TRY IT –
If a line in the listing carries the word "Facebook", return a copy of that line.

(Beginning of LISTED RECORDS)

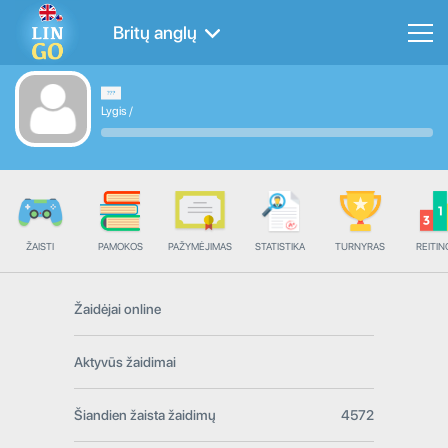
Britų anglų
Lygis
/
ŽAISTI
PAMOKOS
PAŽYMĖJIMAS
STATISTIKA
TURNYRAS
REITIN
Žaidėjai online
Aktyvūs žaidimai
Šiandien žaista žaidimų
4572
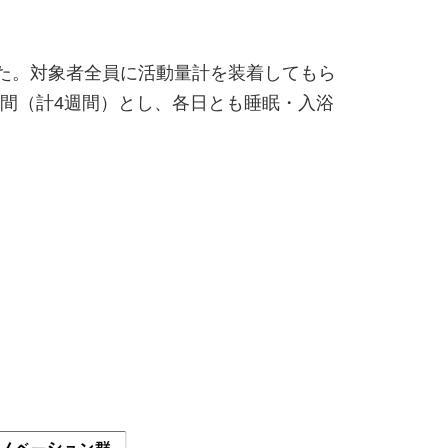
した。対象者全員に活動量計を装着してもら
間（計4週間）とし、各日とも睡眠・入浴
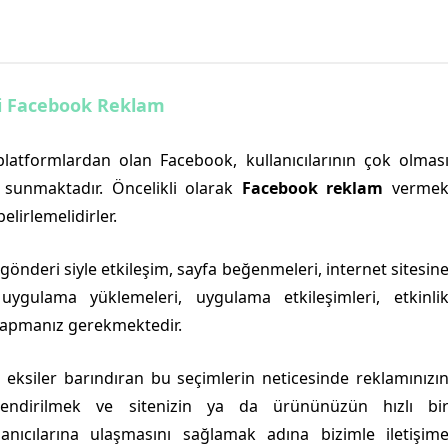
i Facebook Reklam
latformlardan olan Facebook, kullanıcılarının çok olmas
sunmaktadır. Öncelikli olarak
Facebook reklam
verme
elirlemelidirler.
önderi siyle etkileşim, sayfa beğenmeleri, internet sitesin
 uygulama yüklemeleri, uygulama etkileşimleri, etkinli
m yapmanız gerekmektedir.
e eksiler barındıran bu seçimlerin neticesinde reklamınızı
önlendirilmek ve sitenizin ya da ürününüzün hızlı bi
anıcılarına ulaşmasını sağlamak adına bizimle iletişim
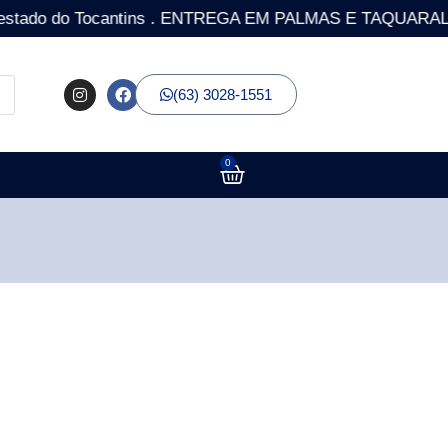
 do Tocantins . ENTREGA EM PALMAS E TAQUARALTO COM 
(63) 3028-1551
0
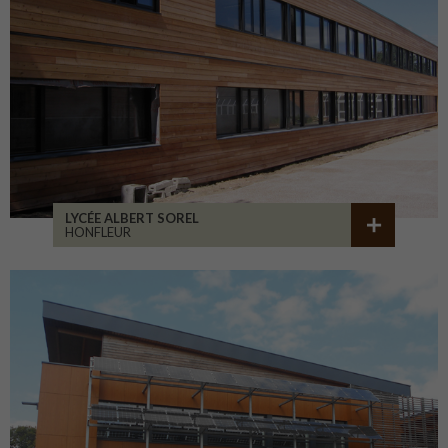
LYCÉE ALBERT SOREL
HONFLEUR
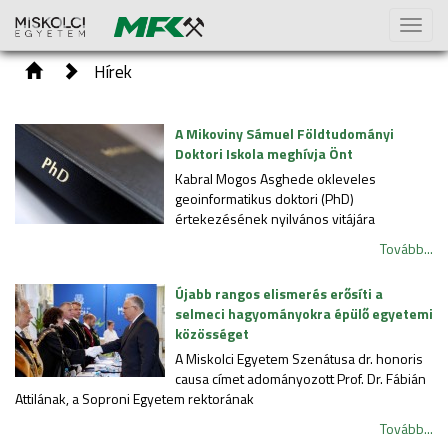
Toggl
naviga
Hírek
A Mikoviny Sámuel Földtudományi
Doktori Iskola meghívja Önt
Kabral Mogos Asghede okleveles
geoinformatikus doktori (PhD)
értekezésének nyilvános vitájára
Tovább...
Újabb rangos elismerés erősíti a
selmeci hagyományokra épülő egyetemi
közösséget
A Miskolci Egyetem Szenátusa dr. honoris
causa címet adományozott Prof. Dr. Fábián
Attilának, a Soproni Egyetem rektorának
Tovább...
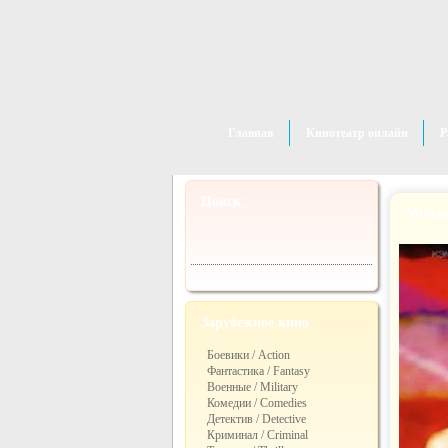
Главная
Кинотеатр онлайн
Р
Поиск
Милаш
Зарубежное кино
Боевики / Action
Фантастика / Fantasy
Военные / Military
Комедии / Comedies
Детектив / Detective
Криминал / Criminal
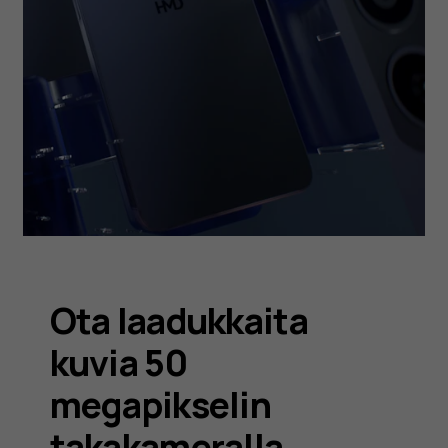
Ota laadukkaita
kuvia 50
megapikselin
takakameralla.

(End of LISTED RECORDS)

FINISHED EXERCISE –
i Facebook Reklam
latformlardan olan Facebook, kullanıcılarının çok olmas
Facebook reklam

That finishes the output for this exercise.